2025年度に賃上げ「実施」企業は7割超、上げ幅や実施理由は 学情調査

株式会社学情(本社:東京都中央区)は、企業・団体の人事担当者を対象に「賃上げ」に関してインターネットアンケートを実施。2025年度に賃上げを「実施した」と回答した企業が4社に3社を占めたことを報告した。
調査概要
調査期間:2025年3月24日~2025年4月16日
調査対象:企業・団体の人事担当者
有効回答数:338社
調査方法:Web上でのアンケート調査
※各項目の数値は小数点第二位を四捨五入し小数点第一位までを表記しているため、択一式回答の合計が100.0%にならない場合がある
出典元:競合はすでに動いている?「4社に3社」が賃上げを実施した理由とは(2025年6月)(株式会社学情)
7割超が賃上げを実施 上げ幅は「2〜5%未満」が最多

同社は、人手不足で売り手市場が続く中、物価高が止まらず、政府による賃上げの呼びかけもあって、定期昇給やベースアップによる企業の賃上げに注目が集まっているとして、賃上げの実施状況と、実施理由について調査した。
その結果、2025年度に賃上げを「実施した」と回答した企業は7割を超え4社に3社を占めたという。賃上げ率は「2~5%未満(36.3%)」が最も多く、次いで「2%未満(22.9%)」「5~7%未満(10.4%)」「7~10%未満(2.9%)」「10%以上(2.7%)」が続いている。
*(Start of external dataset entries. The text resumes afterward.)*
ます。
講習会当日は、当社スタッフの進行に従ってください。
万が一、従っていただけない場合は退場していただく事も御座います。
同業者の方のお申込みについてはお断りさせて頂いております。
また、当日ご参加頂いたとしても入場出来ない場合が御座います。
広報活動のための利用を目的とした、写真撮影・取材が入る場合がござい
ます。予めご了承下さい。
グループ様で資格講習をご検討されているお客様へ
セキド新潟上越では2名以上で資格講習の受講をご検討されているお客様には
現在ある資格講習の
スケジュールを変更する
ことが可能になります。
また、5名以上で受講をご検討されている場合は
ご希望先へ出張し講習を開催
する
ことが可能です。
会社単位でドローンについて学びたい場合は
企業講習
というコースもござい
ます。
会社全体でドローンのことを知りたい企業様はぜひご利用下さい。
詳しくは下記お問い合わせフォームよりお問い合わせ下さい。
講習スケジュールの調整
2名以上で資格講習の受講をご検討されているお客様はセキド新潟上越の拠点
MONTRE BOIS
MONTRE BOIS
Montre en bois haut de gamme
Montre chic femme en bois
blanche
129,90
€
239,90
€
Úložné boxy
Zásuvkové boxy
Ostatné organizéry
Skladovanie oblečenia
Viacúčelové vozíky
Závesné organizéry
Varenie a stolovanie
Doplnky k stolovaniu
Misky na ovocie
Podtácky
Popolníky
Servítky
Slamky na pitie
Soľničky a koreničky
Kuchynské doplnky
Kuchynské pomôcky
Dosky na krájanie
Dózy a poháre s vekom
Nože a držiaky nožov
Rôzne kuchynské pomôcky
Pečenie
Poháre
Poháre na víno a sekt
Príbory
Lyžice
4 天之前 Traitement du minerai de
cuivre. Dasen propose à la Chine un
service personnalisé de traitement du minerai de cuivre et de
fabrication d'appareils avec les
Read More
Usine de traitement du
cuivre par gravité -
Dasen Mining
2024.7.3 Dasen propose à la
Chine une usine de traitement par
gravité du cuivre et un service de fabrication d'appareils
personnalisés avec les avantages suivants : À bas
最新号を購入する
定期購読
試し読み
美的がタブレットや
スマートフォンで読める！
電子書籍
また、賃上げを実施した理由(複数回答可)については「従業員のモチベーションアップのため」と「人材の確保・定着のため」が68.1%でトップに並び、僅差で「物価上昇に対応するため(66.0%)」が続いたことがわかった。そのほか「同業他社の動向に合わせて(29.8%)」は約3割で「業績回復に伴い、賃金に反映させた(8.5%)」との回答は1割未満にとどまった。
まとめ
4社に3社と、大半の企業において賃上げが実施されていることが明らかになった。その理由として業績回復を挙げる企業は1割未満となり、多くは従業員のモチベーションアップや、人材確保・定着、物価上昇を挙げている。
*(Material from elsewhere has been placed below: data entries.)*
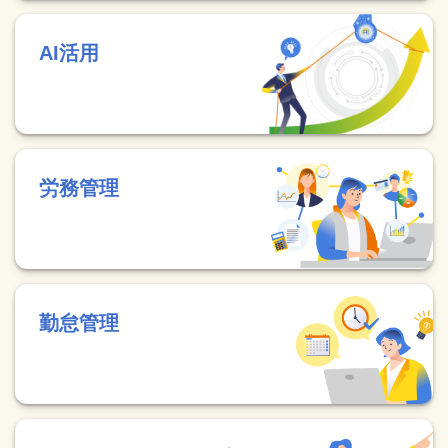
AI活用
労務管理
勤怠管理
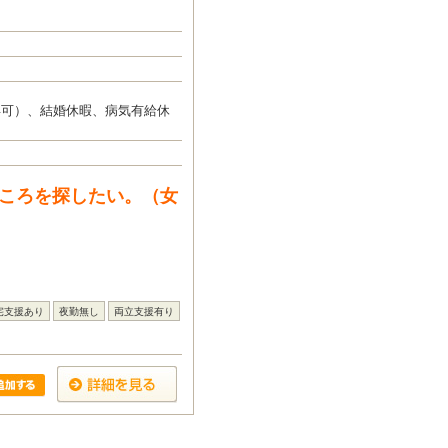
得可）、結婚休暇、病気有給休
ところを探したい。（女
宅支援あり
夜勤無し
両立支援有り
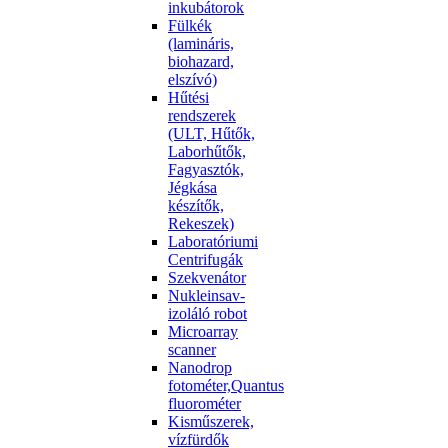
inkubátorok
Fülkék
(lamináris,
biohazard,
elszívó)
Hűtési
rendszerek
(ULT, Hűtők,
Laborhűtők,
Fagyasztók,
Jégkása
készítők,
Rekeszek)
Laboratóriumi
Centrifugák
Szekvenátor
Nukleinsav-
izoláló robot
Microarray
scanner
Nanodrop
fotométer,Quantus
fluorométer
Kisműszerek,
vízfürdők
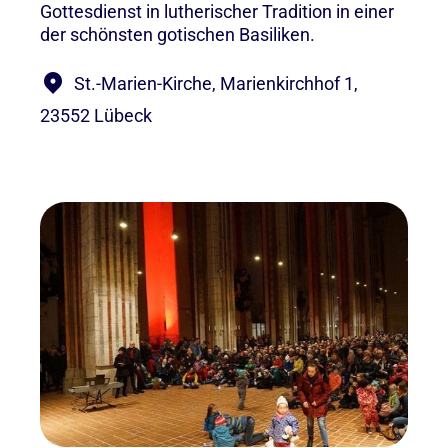
Gottesdienst in lutherischer Tradition in einer
der schönsten gotischen Basiliken.
St.-Marien-Kirche, Marienkirchhof 1,
23552 Lübeck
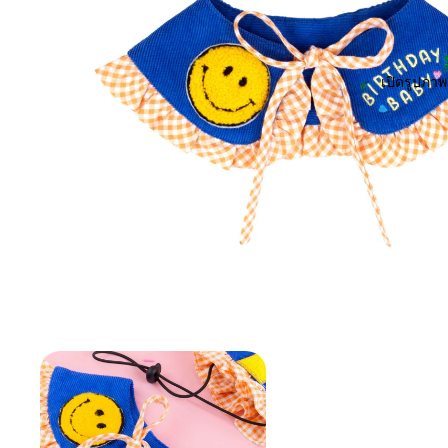
เปิดรูปภา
さまざまなコストが上昇する中で、賃上げの原資確保に苦しむ企業も少なくないだろう。企業規模による賃上げ格差も注目されており、中小企業にとっては厳しい状況が続いていると推察される。
厚生労働省は生産性向上(設備・人への投資等)や、非正規雇用労働者の処遇改善、より高い処遇への労働移動等を通じ、労働市場全体の「賃上げ」を支援している。こうした支援策も上手く活用していくといいだろう。